Did you say anything to the friend? 

If this is a one time thing, I would not make a big deal out of it.

If he does it again, replay that you are sure his wife will not be happy to find out that he's talking like that.


----------



## funnybunny29 (Apr 1, 2014)

I didn't say anything because I was quite shocked by his comment. I will definitely say something to him if there is a next time.


----------



## Maricha75 (May 8, 2012)

I don't see it as that bad, necessarily. But I can understand if it made you uncomfortable. If he says something like that again, come back with "That would be wonderful! I'll be sure to have the broom, dustpan, mop, bucket, and/or vacuum handy! I always love help with housework!"

_Posted via *Topify* on Android_


----------



## funnybunny29 (Apr 1, 2014)

Maricha75 said:


> I don't see it as that bad, necessarily. But I can understand if it made you uncomfortable. If he says something like that again, come back with "That would be wonderful! I'll be sure to have the broom, dustpan, mop, bucket, and/or vacuum handy! I always love help with housework!"
> 
> I like this one. Unfortunately, I always think of responses like this well after the fact.


----------



## Hope1964 (Sep 26, 2011)

The first time, I'd take it as a compliment. The second time, it would piss me off.


----------



## LongWalk (Apr 4, 2013)

Consider it a compliment to your husband as well. As long as you don't hear questions about swinging, it's not that big a deal.


----------



## Hope1964 (Sep 26, 2011)

If I heard that my husband had said that to another woman when I wasn't around, I think it would piss me off though. He NEVER talks like that, so if he did it would be totally out of character and kinda creepy.


----------



## EleGirl (Dec 3, 2011)

funnybunny29 said:


> Maricha75 said:
> 
> 
> > I don't see it as that bad, necessarily. But I can understand if it made you uncomfortable. If he says something like that again, come back with "That would be wonderful! I'll be sure to have the broom, dustpan, mop, bucket, and/or vacuum handy! I always love help with housework!"
> ...


Well you have that response now, use it or something similar if he ever does that again.


----------



## EleGirl (Dec 3, 2011)

Hope1964 said:


> If I heard that my husband had said that to another woman when I wasn't around, I think it would piss me off though. He NEVER talks like that, so if he did it would be totally out of character and kinda creepy.

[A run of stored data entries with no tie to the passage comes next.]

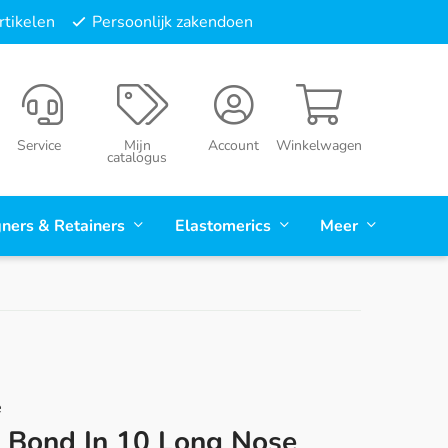
tikelen
Persoonlijk zakendoen
Service
Mijn
Account
Winkelwagen
catalogus
gners & Retainers
Elastomerics
Meer
e
t Bond In 10 Long Nose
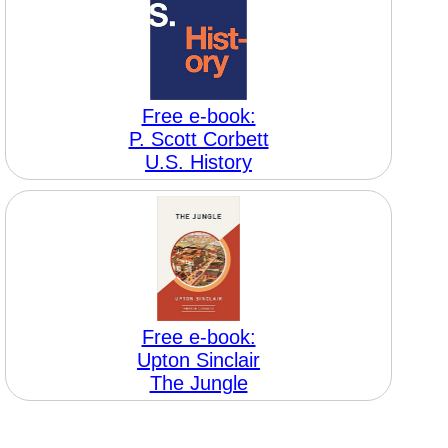
Free e-book:
P. Scott Corbett
U.S. History
Free e-book:
Upton Sinclair
The Jungle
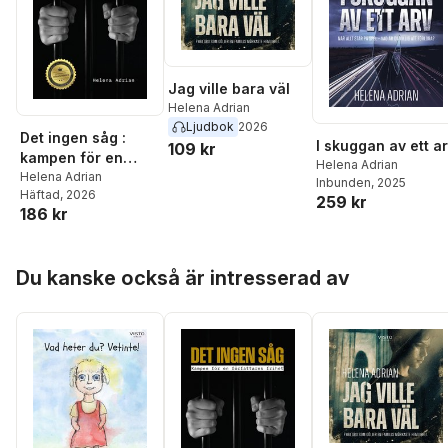
Jag ville bara väl
Helena Adrian
Ljudbok
2026
Det ingen såg :
I skuggan av ett a
109 kr
kampen för en
Helena Adrian
författares frihet
Helena Adrian
Inbunden
, 2025
Häftad
, 2026
259 kr
186 kr
Hoppa över listan
Du kanske också är intresserad av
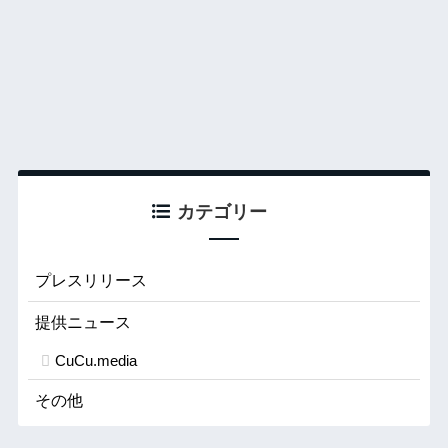
カテゴリー
プレスリリース
提供ニュース
CuCu.media
その他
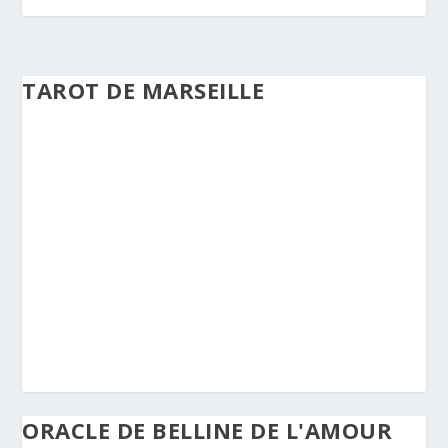
TAROT DE MARSEILLE
ORACLE DE BELLINE DE L'AMOUR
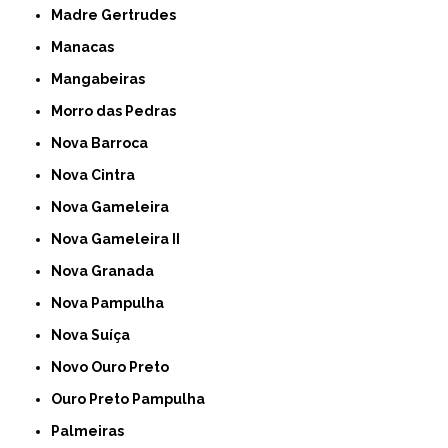
Madre Gertrudes
Manacas
Mangabeiras
Morro das Pedras
Nova Barroca
Nova Cintra
Nova Gameleira
Nova Gameleira II
Nova Granada
Nova Pampulha
Nova Suíça
Novo Ouro Preto
Ouro Preto Pampulha
Palmeiras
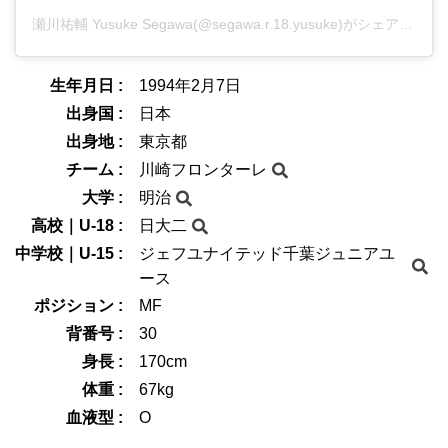
瀬川祐輔 Yusuke Segawa(@segawa.r.18.yusuke)がシェアした投稿
生年月日 :
1994年2月7日
出身国 :
日本
出身地 :
東京都
チーム :
川崎フロンターレ
大学 :
明治
高校｜U-18 :
日大二
中学校｜U-15 :
ジェフユナイテッド千葉ジュニアユ
ース
ポジション :
MF
背番号 :
30
身長 :
170cm
体重 :
67kg
血液型 :
O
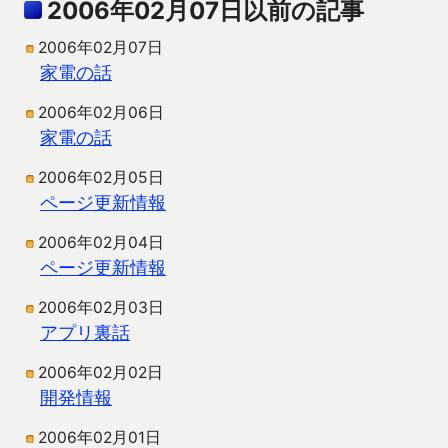
2006年02月07日以前の記事
2006年02月07日
家電の話
2006年02月06日
家電の話
2006年02月05日
ページ更新情報
2006年02月04日
ページ更新情報
2006年02月03日
アプリ裏話
2006年02月02日
開発情報
2006年02月01日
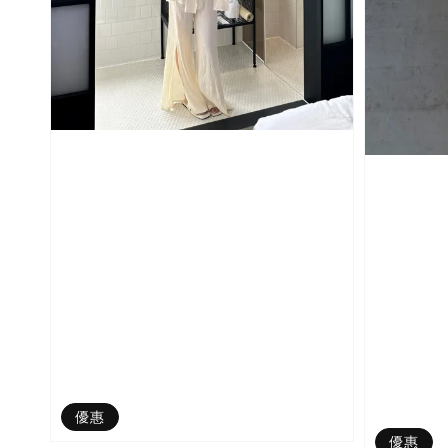
優惠
優惠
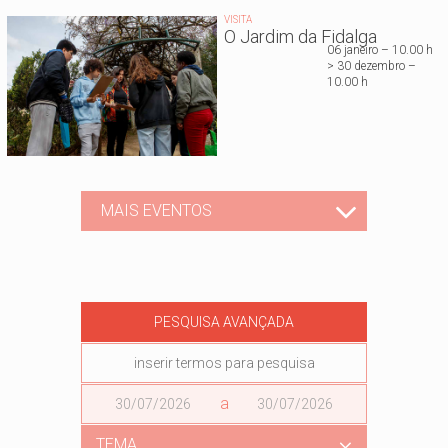
VISITA
O Jardim da Fidalga
06 janeiro – 10.00 h
> 30 dezembro –
10.00 h
MAIS EVENTOS
PESQUISA AVANÇADA
Data
a
Data
TEMA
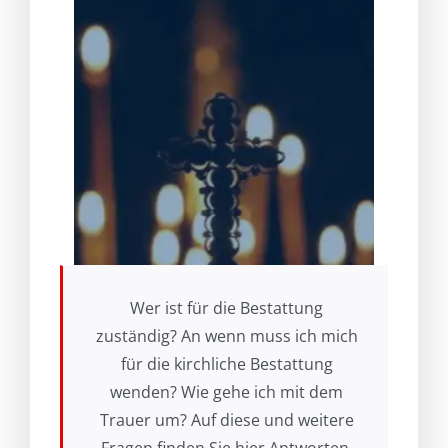
Wer ist für die Bestattung
zuständig? An wenn muss ich mich
für die kirchliche Bestattung
wenden? Wie gehe ich mit dem
Trauer um? Auf diese und weitere
Fragen finden Sie hier Antworten.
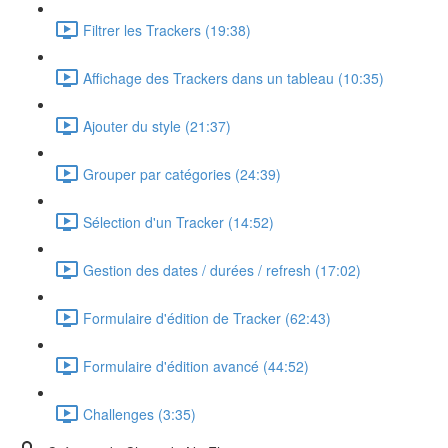
Filtrer les Trackers (19:38)
Affichage des Trackers dans un tableau (10:35)
Ajouter du style (21:37)
Grouper par catégories (24:39)
Sélection d'un Tracker (14:52)
Gestion des dates / durées / refresh (17:02)
Formulaire d'édition de Tracker (62:43)
Formulaire d'édition avancé (44:52)
Challenges (3:35)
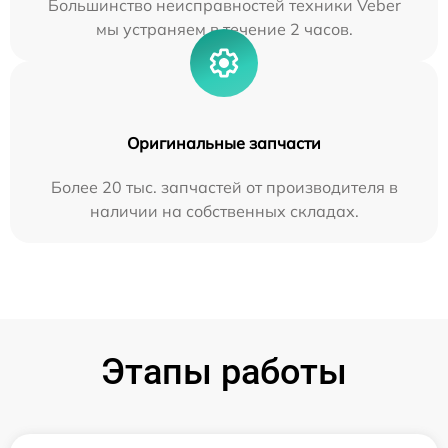
Большинство неисправностей техники Veber
мы устраняем в течение 2 часов.
Оригинальные запчасти
Более 20 тыс. запчастей от производителя в
наличии на собственных складах.
Этапы работы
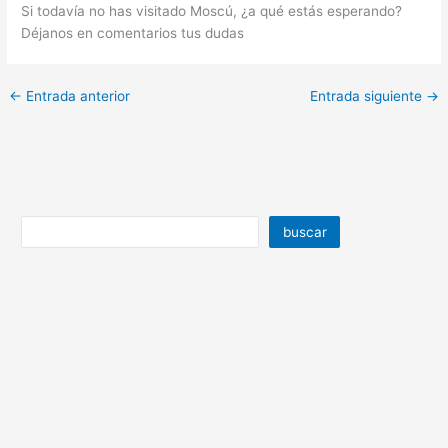
Si todavía no has visitado Moscú, ¿a qué estás esperando?
Déjanos en comentarios tus dudas
←
Entrada anterior
Entrada siguiente
→
buscar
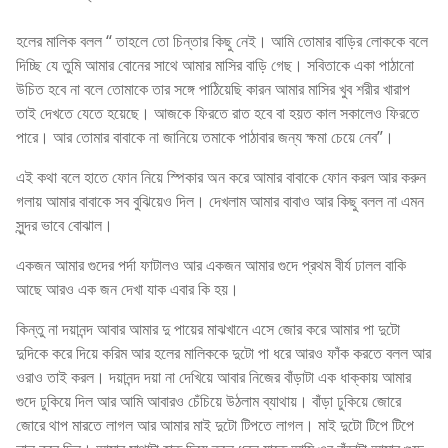
হলের মালিক বলল “ তাহলে তো চিন্তার কিছু নেই। আমি তোমার বাড়ির লোককে বলে
দিচ্ছি যে তুমি আমার বোনের সাথে আমার মাসির বাড়ি গেছ। সবিতাকে একা পাঠানো
উচিত হবে না বলে তোমাকে তার সঙ্গে পাঠিয়েছি কারন আমার মাসির খুব শরীর খারাপ
তাই দেখতে যেতে হয়েছে। আজকে ফিরতে রাত হবে বা হয়ত কাল সকালেও ফিরতে
পারে। আর তোমার বাবাকে না জানিয়ে তমাকে পাঠাবার জন্য ক্ষমা চেয়ে নেব”।
এই কথা বলে হাতে ফোন নিয়ে স্পিকার অন করে আমার বাবাকে ফোন করল আর করুন
গলায় আমার বাবাকে সব বুঝিয়েও দিল। দেখলাম আমার বাবাও আর কিছু বলল না এমন
সুন্দর ভাবে বোঝাল।
একজন আমার গুদের পর্দা ফাটালও আর একজন আমার গুদে প্রথম বীর্য ঢালল বাকি
আছে আরও এক জন দেখা যাক এবার কি হয়।
কিন্তু না দয়ানন্দ আবার আমার দু পায়ের মাঝখানে এসে জোর করে আমার পা দুটো
দুদিকে করে দিয়ে করিম আর হলের মালিককে দুটো পা ধরে আরও ফাঁক করতে বলল আর
ওরাও তাই করল। দয়ানন্দ দয়া না দেখিয়ে আবার নিজের বাঁড়াটা এক ধাক্কায় আমার
গুদে ঢুকিয়ে দিল আর আমি আবারও চেঁচিয়ে উঠলাম ব্যাথায়। বাঁড়া ঢুকিয়ে জোরে
জোরে থাপ মারতে লাগল আর আমার মাই দুটো টিপতে লাগল। মাই দুটো টিপে টিপে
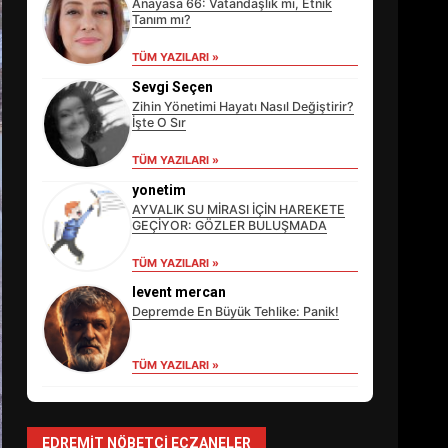
Anayasa 66: Vatandaşlık mı, Etnik
Tanım mı?
TÜM YAZILARI »
Sevgi Seçen
Zihin Yönetimi Hayatı Nasıl Değiştirir?
İşte O Sır
TÜM YAZILARI »
yonetim
AYVALIK SU MİRASI İÇİN HAREKETE
GEÇİYOR: GÖZLER BULUŞMADA
TÜM YAZILARI »
EİB’DE KRİTİK ATAMA:
SÜRDÜRÜLEBİLİRLİKTE NE
levent mercan
DEĞİŞECEK?
Depremde En Büyük Tehlike: Panik!
3
TÜM YAZILARI »
EDREMİT’İN GURURU
TÜRKİYE FİNALİNDE NE
BAŞARDI?
EDREMIT NÖBETÇI ECZANELER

I agree with this. From his wife's perspective this would be very upsetting.


----------



## bandit.45 (Feb 8, 2012)

You are overreacting and taking too much to heart. 

First of all, he made the comment with your husband present, in a way that he knew your husband would take lightly. That is the difference right there. If he had said that to you when your husband was not there then yes, it would have been inappropriate. 

You just got confirmation from another male other than your husband that you are a hot desirable woman. It should make you feel good.


----------



## GusPolinski (Jan 21, 2014)

funnybunny29 said:


> One of my husband's friend commented that I have a nice figure and then told my husband not to leave me along in a room with him. My husband just laughed it off but I felt his comment was inappropriate. Am I overreacting? How would you feel if one of your friends said that to your wife?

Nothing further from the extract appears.